Northern Grid Failure on Monday, 30th July 2012, was big news. It became bigger next day, on Tuesday, when almost half of India went dark for over two hours with the failure of Northern, Eastern and North Eastern grids. Grid failures are rare & serious matter requiring grave introspection, detailed analysis and firm decisions to avoid recurrence. It was easy to describe reasons for these two grid failures, simply because there are a whole lot of factors, which due to lack lustre performance of power sector, were being neglected and forced analysts to classify these as Tragedy Waiting to Happen and a reminder that we are Living on the Edge.
Over drawl of Power by a few states, Supply Demand mismatch, installed generating capacity, poor health of SEBs, Outdated regulatory mechanisms, Technical and Commercial losses, Fuel supply and Transmission system are some of the reasons being attributed for these failures by Power Sector Experts.
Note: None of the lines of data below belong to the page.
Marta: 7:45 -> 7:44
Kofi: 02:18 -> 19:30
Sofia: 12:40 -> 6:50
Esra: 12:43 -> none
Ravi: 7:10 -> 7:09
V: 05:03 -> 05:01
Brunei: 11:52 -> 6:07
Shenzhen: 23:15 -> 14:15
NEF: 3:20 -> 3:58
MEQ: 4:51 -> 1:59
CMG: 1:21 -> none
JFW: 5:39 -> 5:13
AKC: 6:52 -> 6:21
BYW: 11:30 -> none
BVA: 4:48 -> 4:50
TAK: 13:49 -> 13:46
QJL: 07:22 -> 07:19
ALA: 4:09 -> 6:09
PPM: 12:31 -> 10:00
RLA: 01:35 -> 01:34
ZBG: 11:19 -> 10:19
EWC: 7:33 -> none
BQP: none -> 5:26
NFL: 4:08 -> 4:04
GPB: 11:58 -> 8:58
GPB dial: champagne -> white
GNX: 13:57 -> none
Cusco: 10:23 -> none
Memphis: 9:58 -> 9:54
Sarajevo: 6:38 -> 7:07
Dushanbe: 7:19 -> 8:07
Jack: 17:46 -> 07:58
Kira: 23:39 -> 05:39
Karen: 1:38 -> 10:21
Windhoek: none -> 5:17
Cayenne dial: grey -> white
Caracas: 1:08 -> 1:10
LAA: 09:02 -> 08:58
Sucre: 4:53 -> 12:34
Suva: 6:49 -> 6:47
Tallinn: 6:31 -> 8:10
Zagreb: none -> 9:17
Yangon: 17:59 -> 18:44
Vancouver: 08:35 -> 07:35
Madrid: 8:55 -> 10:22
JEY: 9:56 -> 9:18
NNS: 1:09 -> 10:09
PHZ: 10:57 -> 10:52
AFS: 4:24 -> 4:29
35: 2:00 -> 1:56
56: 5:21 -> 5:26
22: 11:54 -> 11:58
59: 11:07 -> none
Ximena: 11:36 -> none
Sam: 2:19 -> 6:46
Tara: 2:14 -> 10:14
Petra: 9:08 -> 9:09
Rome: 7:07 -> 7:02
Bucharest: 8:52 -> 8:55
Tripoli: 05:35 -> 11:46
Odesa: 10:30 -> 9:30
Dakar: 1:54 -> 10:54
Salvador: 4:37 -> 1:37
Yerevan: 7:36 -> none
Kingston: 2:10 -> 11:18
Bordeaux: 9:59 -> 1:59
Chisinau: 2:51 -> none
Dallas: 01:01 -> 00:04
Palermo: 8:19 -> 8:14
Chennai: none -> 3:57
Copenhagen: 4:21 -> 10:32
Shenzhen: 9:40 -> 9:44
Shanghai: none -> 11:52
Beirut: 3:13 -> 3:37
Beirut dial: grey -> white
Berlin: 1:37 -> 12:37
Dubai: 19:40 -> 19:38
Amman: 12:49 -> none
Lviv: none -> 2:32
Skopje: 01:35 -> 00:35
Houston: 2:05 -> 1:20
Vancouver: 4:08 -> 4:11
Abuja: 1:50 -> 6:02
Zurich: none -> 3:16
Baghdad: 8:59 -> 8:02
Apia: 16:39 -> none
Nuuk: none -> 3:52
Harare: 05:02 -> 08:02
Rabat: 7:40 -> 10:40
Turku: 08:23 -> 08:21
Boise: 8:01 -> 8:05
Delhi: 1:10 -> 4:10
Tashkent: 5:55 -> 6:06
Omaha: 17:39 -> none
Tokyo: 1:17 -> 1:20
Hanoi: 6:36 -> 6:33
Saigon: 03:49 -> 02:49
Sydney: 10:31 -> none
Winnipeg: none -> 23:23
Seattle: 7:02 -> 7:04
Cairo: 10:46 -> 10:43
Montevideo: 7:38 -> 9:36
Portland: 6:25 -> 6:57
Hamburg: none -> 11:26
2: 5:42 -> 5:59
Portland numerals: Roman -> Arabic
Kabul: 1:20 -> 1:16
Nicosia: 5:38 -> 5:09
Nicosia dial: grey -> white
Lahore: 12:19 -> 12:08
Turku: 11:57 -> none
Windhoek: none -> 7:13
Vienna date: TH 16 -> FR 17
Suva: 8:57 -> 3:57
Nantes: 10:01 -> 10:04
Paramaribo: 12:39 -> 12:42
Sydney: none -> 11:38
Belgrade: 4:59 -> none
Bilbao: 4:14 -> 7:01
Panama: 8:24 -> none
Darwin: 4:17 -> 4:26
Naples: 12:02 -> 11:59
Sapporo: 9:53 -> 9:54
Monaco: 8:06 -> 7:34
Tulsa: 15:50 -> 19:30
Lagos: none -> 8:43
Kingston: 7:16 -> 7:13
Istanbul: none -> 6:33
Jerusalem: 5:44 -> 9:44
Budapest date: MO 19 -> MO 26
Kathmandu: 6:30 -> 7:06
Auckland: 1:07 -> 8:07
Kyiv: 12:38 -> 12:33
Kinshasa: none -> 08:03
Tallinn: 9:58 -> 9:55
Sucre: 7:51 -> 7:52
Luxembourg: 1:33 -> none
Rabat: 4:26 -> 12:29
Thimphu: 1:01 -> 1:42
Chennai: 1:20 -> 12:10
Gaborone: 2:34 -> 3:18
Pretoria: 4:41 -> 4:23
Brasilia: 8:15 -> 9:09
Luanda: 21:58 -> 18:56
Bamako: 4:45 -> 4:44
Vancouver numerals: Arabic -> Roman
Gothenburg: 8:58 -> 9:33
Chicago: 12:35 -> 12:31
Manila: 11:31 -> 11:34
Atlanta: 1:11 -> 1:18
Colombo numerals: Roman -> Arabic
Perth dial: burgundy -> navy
They have literally blamed the entire chain in power system, not one or two doable things for these failures. Power Sector is a victim of Policies & lack of will to take Decisions.
Traditionally Power Generation in our country had been with SEBs barring about 40,000 MW with a highly efficient NTPC. Only recently Private Sector started taking interest and boosted capacity addition in 11th plan. For 12th plan they will be adding almost 40% of proposed 76,000MW.
Presently India has installed capacity of 200,000MW compared to China’s 800,000MW. We have track record of poor project implementation, over protection of domestic vendors with stringent import regulations, misplaced environment policies, ever changing regulations for land acquisition and a PSU not competent to supply guaranteed fuel. Adding to these woes, Banks & financial institutions have started looking at Power Generation as risky investment. With all these it is going to be a tough catching up game and decades before we are able to fill the Demand Supply gap.
In a recent study international rating agency Moody has described higher than usual losses in T&D due to poor infrastructure and losses related to fraud & corruption by consumers who do not pay for the electricity they consume. It is estimated that 30% power is lost to theft and inefficiency in state distribution networks. It amounts to about 60,000MW, the load three affected grids were carrying on Tuesday afternoon when the 2nd failure happened. Post privatisation, power theft has been dealt by BSES and Tata’s in Delhi effectively by using cables to transmit power right up to consumers door steps, literally making it impossible for them to use jumpers and simultaneously imposing heavy penalty or even summary disconnection if found involved in power theft.
Our SEBs can’t take these costly but effective initiatives for want of funds. Their financial health is in dire state owing to low tariffs, increased fuel prices, non receipt/ delayed receipts from consumers. In Bihar receivables take up to 600 days i.e. almost 2 years after consuming electricity payment is made to SEB. Electricity is being sold at heavily subsidised rates to agriculture sector, which in most Northern states is the biggest consumer. And it takes long time to get subsidy from the government. It is because of the paucity of funds that SEB are not able to spend on badly needed maintenance of the local distribution system and generating plants in their state.
In India there are a large number of power plants which are old, inefficient and generating below average electricity but still being counted in 200,000MW installed capacity. This is also one of the reasons in shortfall in generation. By planned Renovation & Modernisation a new life can be infused in them providing a quick and low cost solution to bridge the demand supply gap.
Over drawl is turning out to be an easy way out for SEBs to meet their power requirements. Each Board has been allocated a quota and ideally shouldn’t exceed the limits prescribed. But it is being regularly violated with impunity as Boards find it cheaper to pay over drawl fines which are way below the prevailing market rate of Power to be sourced from Private Developers. Moreover penalty is a deferred payment unlike purchases from Power Exchange where immediate payments by transfer of funds are required. Until the over drawl fine is hiked to make it comparable with power purchase, Boards will keep violating the limits assigned regularly resulting in eventuality of grid failures during low frequency.
CERC has to be made more powerful. Their orders should have the same authority as that of a Court decree. They should raise the penalty for over drawl from present paltry Rs 1 Lakh to manifold for each violation and compounded for repeat violations. Keeping a watch on erring states should not be arduous as it is well known that Haryana, UP, Rajasthan, Punjab and J&K are the inveterate defaulters. If over drawl, which appears to be the cause for present collapse, can be checked, we shall be spared another grid failure of this magnitude in future.
About the author:
Mr Pravin Bhasin is Power Sector professional with over 40 years expereince in BHEL, L&T, Thermax & Reliance Infra.He has been associated with Thermal power projects both gas based & Coal based; small & large in India & abroad.Now he provides consultancy services on Power Sector.